-- What you are asked to do --
Each line from the one holding "TABELLA PREZZI CADAUNO | Iva esclusa" through the end of the records should be returned exactly, while pictures are skipped.

-- Collected data --
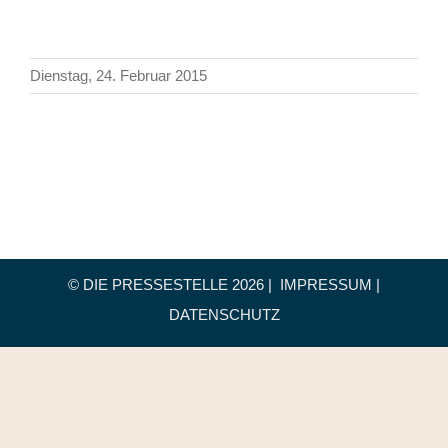
Dienstag, 24. Februar 2015
© DIE PRESSESTELLE
2026 |
IMPRESSUM
|
DATENSCHUTZ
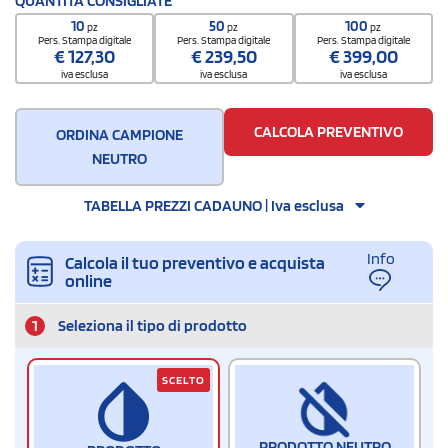
QUANTITÀ CONSIGLIATE
65050090
10
50
100
pz
pz
pz
Pers. Stampa digitale
Pers. Stampa digitale
Pers. Stampa digitale
€
127,30
€
239,50
€
399,00
iva esclusa
iva esclusa
iva esclusa
CALCOLA PREVENTIVO
ORDINA CAMPIONE
NEUTRO
TABELLA PREZZI CADAUNO | Iva esclusa
Info
Calcola il tuo preventivo e acquista
online
1
Seleziona il tipo di prodotto
SCELTO
PRODOTTO NEUTRO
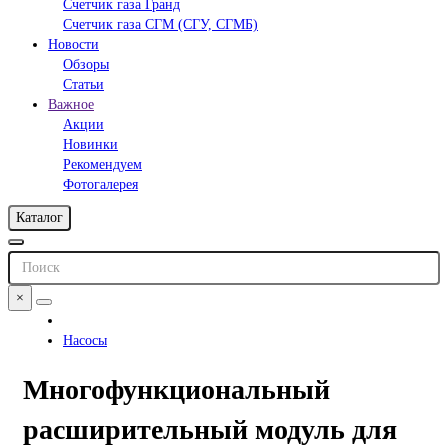
Счетчик газа Гранд
Счетчик газа СГМ (СГУ, СГМБ)
Новости
Обзоры
Статьи
Важное
Акции
Новинки
Рекомендуем
Фотогалерея
Каталог
×
Насосы
Многофункциональный
расширительный модуль для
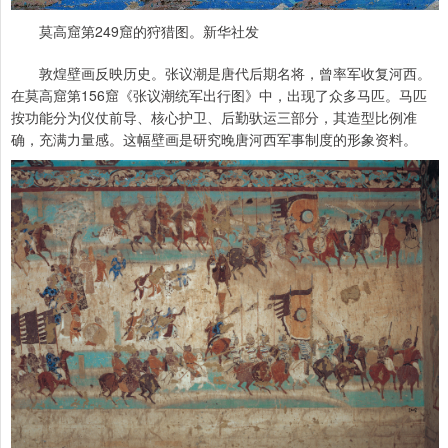
莫高窟第249窟的狩猎图。新华社发
敦煌壁画反映历史。张议潮是唐代后期名将，曾率军收复河西。
在莫高窟第156窟《张议潮统军出行图》中，出现了众多马匹。马匹
按功能分为仪仗前导、核心护卫、后勤驮运三部分，其造型比例准
确，充满力量感。这幅壁画是研究晚唐河西军事制度的形象资料。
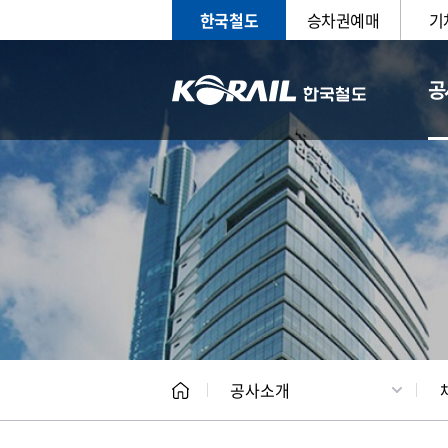
한국철도
승차권예매
기
공
CEO
일반현
공사소개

-- Result below --
TABELLA PREZZI CADAUNO | Iva esclusa
Info
Calcola il tuo preventivo e acquista
online
1
Seleziona il tipo di prodotto
SCELTO
PRODOTTO NEUTRO
Счетчик газа Гранд
Счетчик газа СГМ (СГУ, СГМБ)
Новости
Обзоры
Статьи
Важное
Акции
Новинки
Рекомендуем
Фотогалерея
Каталог
×
Насосы
Многофункциональный
расширительный модуль для
莫高窟第249窟的狩猎图。新华社发
敦煌壁画反映历史。张议潮是唐代后期名将，曾率军收复河西。
在莫高窟第156窟《张议潮统军出行图》中，出现了众多马匹。马匹
按功能分为仪仗前导、核心护卫、后勤驮运三部分，其造型比例准
确，充满力量感。这幅壁画是研究晚唐河西军事制度的形象资料。
한국철도
승차권예매
기
공
CEO
일반현
공사소개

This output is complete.